Ma quando si pensa alla natura per Leopardi, di solito si dice: prima è benigna e poi perversa, persecutrice.
È una riduzione schematica: non c’è una cesura netta tra i primi e gli ultimi scritti. Il discorso attorno alla natura permea infatti tutto il suo pensiero. La svolta del 1824, cara a molta critica, è solo un passaggio che non modifica la complessiva visione leopardiana della natura. Dove soprattutto domina il concetto greco di physis: la natura è vita e morte, bellezza e spegnimento, fiorire e sfiorire. Nella Ginestra, per esempio, c’è il fiore che consola il deserto, fiore che nel suo vivere appartiene perfettamente al ritmo del nascere e del morire: ha il sapere della finitudine, della morte. E nel sapere della morte c’è l’attenzione al vivente in quanto vivente. L’uomo invece, separato da quel ritmo, perde anche quello che c’è in quel ritmo: non sa più leggere l’orizzonte della morte. Ecco allora le magnifiche sorti del progresso, della tecnica e della storia che sconfiggerebbero la natura. D’altra parte, in quello stesso canto, oltre al fiore del deserto, appare anche il Vesuvio, lo sterminator, attraverso cui la natura mostra il volto della distruzione sulla storia e sull’individuo.

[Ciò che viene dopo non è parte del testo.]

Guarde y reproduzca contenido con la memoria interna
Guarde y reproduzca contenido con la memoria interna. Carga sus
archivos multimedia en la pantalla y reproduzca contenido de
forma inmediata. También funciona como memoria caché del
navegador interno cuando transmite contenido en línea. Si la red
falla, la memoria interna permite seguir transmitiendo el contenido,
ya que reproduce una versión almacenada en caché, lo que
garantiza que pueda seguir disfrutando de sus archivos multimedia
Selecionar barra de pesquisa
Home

Possiamo definirlo un “pensiero della catastrofe”?
Si parla spesso di Leopardi in relazione alla scienza, tanto che a volte ho quasi l’impressione che si cerchi di ridurre o ri-utilizzare la sua scrittura come divulgazione.

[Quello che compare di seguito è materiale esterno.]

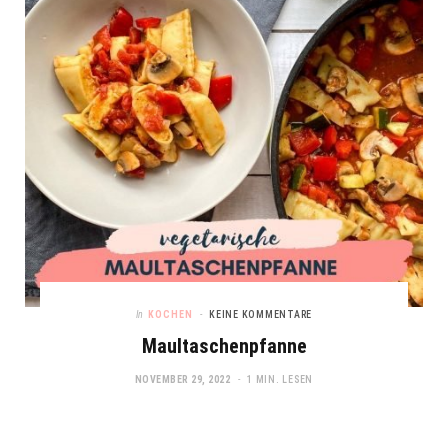
In
KOCHEN
KEINE KOMMENTARE
Maultaschenpfanne
NOVEMBER 29, 2022
1 MIN. LESEN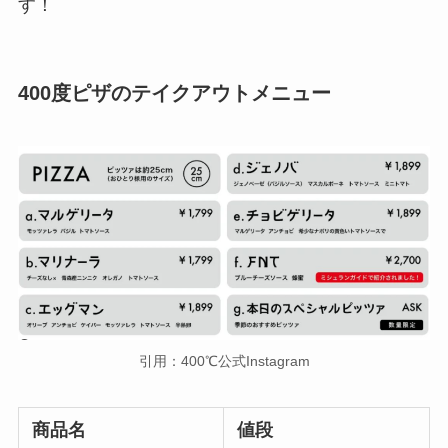
す！
400度ピザのテイクアウトメニュー
引用：400℃公式Instagram
商品名
値段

È interessante, però queste considerazioni impediscono di vedere qualcosa che invece trovo più significativo: in Leopardi è il sapere scientifico – ma anche quello antropologico, storico, politico – a essere attraversato in un modo poetico. La risposta che Leopardi dà infatti alla scienza è di natura poetica, nel senso che mette il poetico come principio di osservazione del mondo, come principio di conoscenza. Con Leopardi potremmo perciò chiederci qual è il poetico dell’antropologia, dell’epistemologia o della fisica cosmologica. Se da un lato dunque lui ricostruisce le genealogie di questi saperi – come la Storia dell’astronomia che scrive a quindici anni – dall’altro li ripercorre, questi saperi, con un’assidua necessità: chiedere alle scienze, o alla storia, cosa si può capire della natura dell’uomo. Quindi la domanda che Leopardi fa alle scienze è esistenziale: cerca un confronto finale con quella che possiamo chiamare “la condizione umana” o l’esistenza universale, con quanto c’è in noi, nel corpo dell’individuo, nel bios.

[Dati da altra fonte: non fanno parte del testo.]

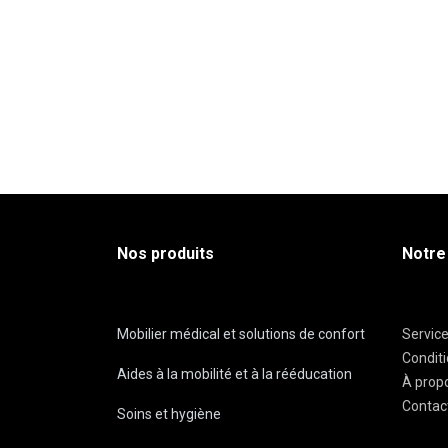
Nos produits
Notre
Mobilier médical et solutions de confort
Servic
Condit
Aides à la mobilité et à la rééducation
À prop
Contac
Soins et hygiène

E qui siamo nel cuore di Leopardi, quello che oggi ci interroga di più. Per Leopardi il bios è l’essere desideranti: il desiderio costituisce la natura dell’esistenza, è connaturale con l’esistere. Noi siamo esseri desideranti e questo desiderio resta sempre aperto. Dunque a che punto il desiderio di viaggiare o di scoprire risponde a questo essere desiderante dell’uomo? Oppure: come accade che dentro quella ricerca di conoscenza che chiamiamo progresso, ci sia la sensazione permanente che non si arrivi a nient’altro che a un’illusione di potere dell’uomo? Quando quest’illusione di potere – ecco la Ginestra – si trasforma in persuasione ed esercizio di potere, allora si ha il disastro di chi crede che l’uomo sia superiore alla natura e che la tecnica sia il fulcro attorno cui si costruisce la civiltà.